### Records provided
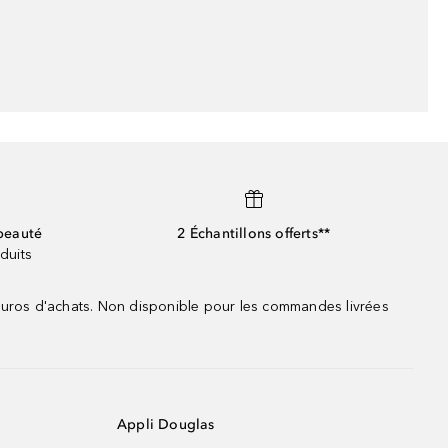
beauté
2 Échantillons offerts**
duits
 euros d'achats. Non disponible pour les commandes livrées
Appli Douglas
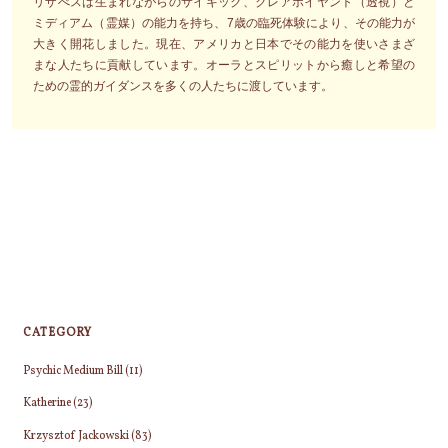
リザべスは生まれながらのサイキック、クレアボイヤント（透視）と
ミディアム（霊媒）の能力を持ち、7歳の臨死体験により、その能力が
大きく開花しました。現在、アメリカと日本でその能力を使いさまざ
まな人たちに貢献しています。オーラとスピリットから癒しと希望の
ための霊的ガイダンスを多くの人たちに渡しています。
CATEGORY
Psychic Medium Bill
(11)
Katherine
(23)
Krzysztof Jackowski
(83)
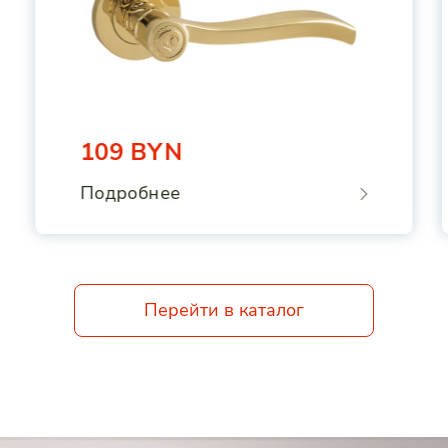
109
BYN
Подробнее
Перейти в каталог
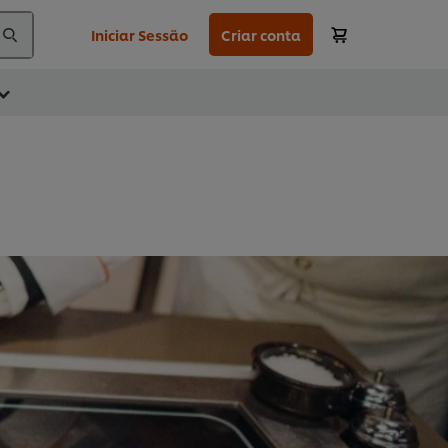
Iniciar Sessão
Criar conta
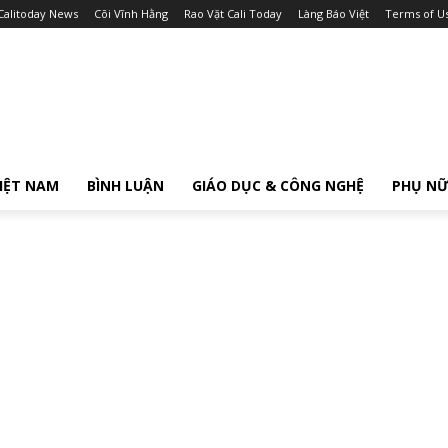
Calitoday News
Cõi Vĩnh Hằng
Rao Vặt Cali Today
Làng Báo Việt
Terms of U
IỆT NAM
BÌNH LUẬN
GIÁO DỤC & CÔNG NGHỆ
PHỤ N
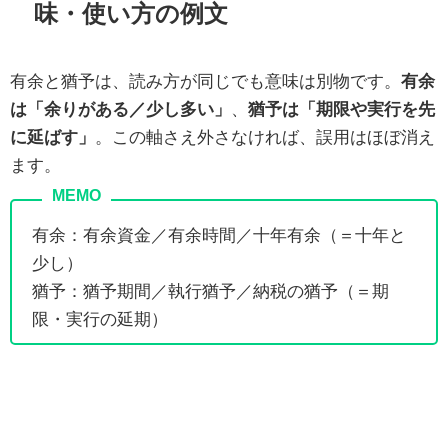
味・使い方の例文
有余と猶予は、読み方が同じでも意味は別物です。
有余
は「余りがある／少し多い」
、
猶予は「期限や実行を先
に延ばす」
。この軸さえ外さなければ、誤用はほぼ消え
ます。
有余：有余資金／有余時間／十年有余（＝十年と
少し）
猶予：猶予期間／執行猶予／納税の猶予（＝期
限・実行の延期）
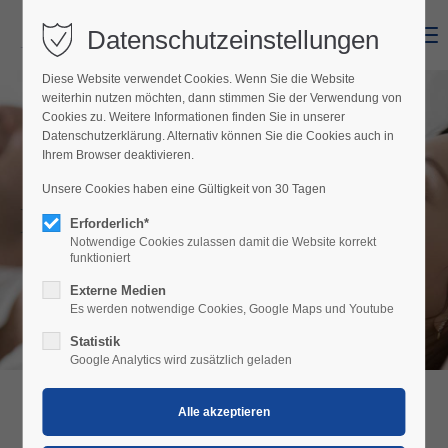
Datenschutzeinstellungen
Menu
Diese Website verwendet Cookies. Wenn Sie die Website
weiterhin nutzen möchten, dann stimmen Sie der Verwendung von
Cookies zu. Weitere Informationen finden Sie in unserer
Datenschutzerklärung. Alternativ können Sie die Cookies auch in
Ihrem Browser deaktivieren.
Unsere Cookies haben eine Gültigkeit von 30 Tagen
Hofgassenhaus LIMUN
Erforderlich*
Notwendige Cookies zulassen damit die Website korrekt
funktioniert
Externe Medien
Es werden notwendige Cookies, Google Maps und Youtube
Statistik
Google Analytics wird zusätzlich geladen
HOFGASSENHAUS LIMUN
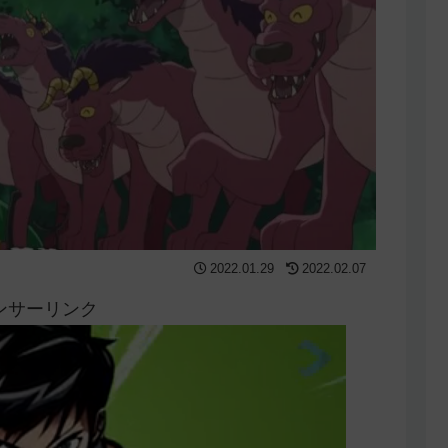
2022.01.29
2022.02.07
ンサーリンク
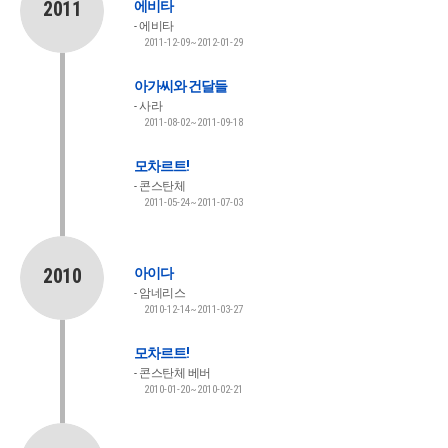
2011
에비타
에비타
2011-12-09~2012-01-29
아가씨와 건달들
사라
2011-08-02~2011-09-18
모차르트!
콘스탄체
2011-05-24~2011-07-03
2010
아이다
암네리스
2010-12-14~2011-03-27
모차르트!
콘스탄체 베버
2010-01-20~2010-02-21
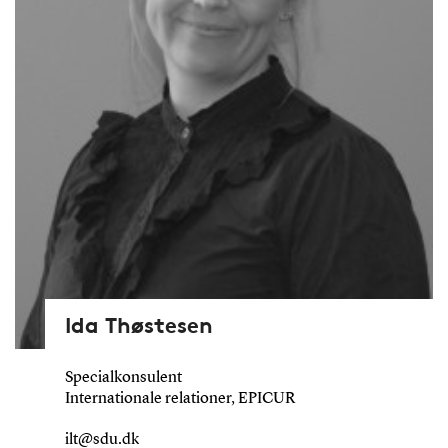
Ida Thøstesen
Specialkonsulent
Internationale relationer, EPICUR
ilt@sdu.dk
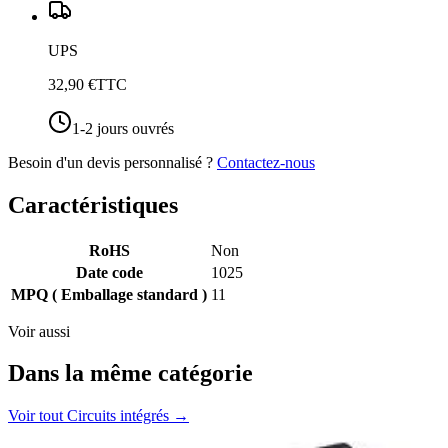
UPS
32,90 €
TTC
1-2 jours ouvrés
Besoin d'un devis personnalisé ?
Contactez-nous
Caractéristiques
RoHS
Non
Date code
1025
MPQ ( Emballage standard )
11
Voir aussi
Dans la même catégorie
Voir tout
Circuits intégrés
→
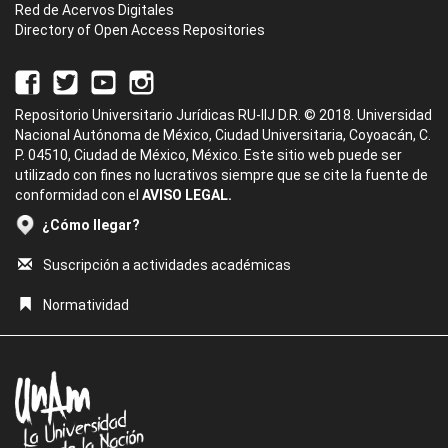
Red de Acervos Digitales
Directory of Open Access Repositories
Repositorio Universitario Jurídicas RU-IIJ D.R. © 2018. Universidad
Nacional Autónoma de México, Ciudad Universitaria, Coyoacán, C.
P. 04510, Ciudad de México, México. Este sitio web puede ser
utilizado con fines no lucrativos siempre que se cite la fuente de
conformidad con el
AVISO LEGAL.
¿Cómo llegar?
Suscripción a actividades académicas
Normatividad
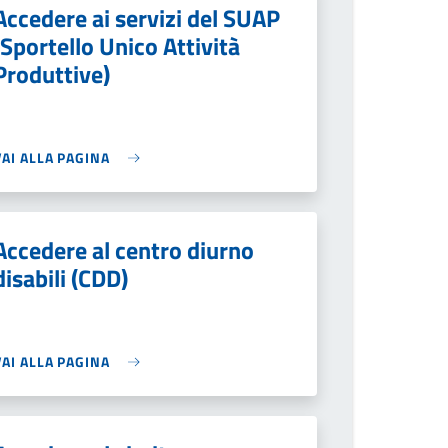
Accedere ai servizi del SUAP
(Sportello Unico Attività
Produttive)
VAI ALLA PAGINA
Accedere al centro diurno
disabili (CDD)
VAI ALLA PAGINA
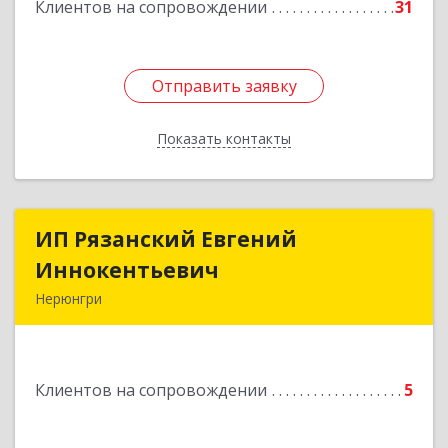
Клиентов на сопровождении
31
Отправить заявку
Отправить заявку
Показать контакты
Назад
ИП Рязанский Евгений
ИП Рязанский Евгений
Иннокентьевич
Иннокентьевич
Нерюнгри
678967, Саха /Якутия/ Респ, Нерюнгри г,
Дружбы Народов пр-кт, дом № 14
Клиентов на сопровождении
5
Подробнее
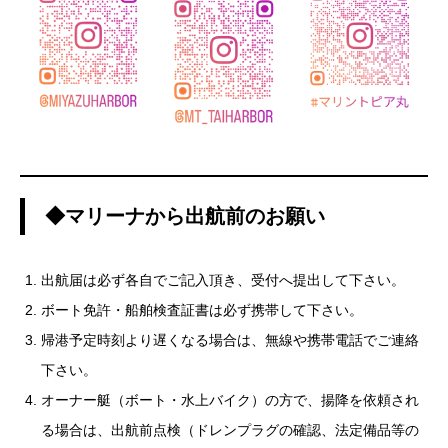
◆マリーナから出航前のお願い
出航届は必ず各自でご記入頂き、受付へ提出して下さい。
ボート免許・船舶検査証書は必ず携帯して下さい。
帰港予定時刻より遅くなる場合は、無線や携帯電話でご連絡
下さい。
オーナー艇（ボート・水上バイク）の方で、揚降を依頼され
る場合は、出航前点検（ドレンプラグの確認、法定備品等の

### What is expected
Output only the lines from the one containing "オーナー艇（ボート・水上バイク）の方で、揚降を依頼され" through the end of the material, please, exactly as they appear.

### Result
オーナー艇（ボート・水上バイク）の方で、揚降を依頼され
る場合は、出航前点検（ドレンプラグの確認、法定備品等の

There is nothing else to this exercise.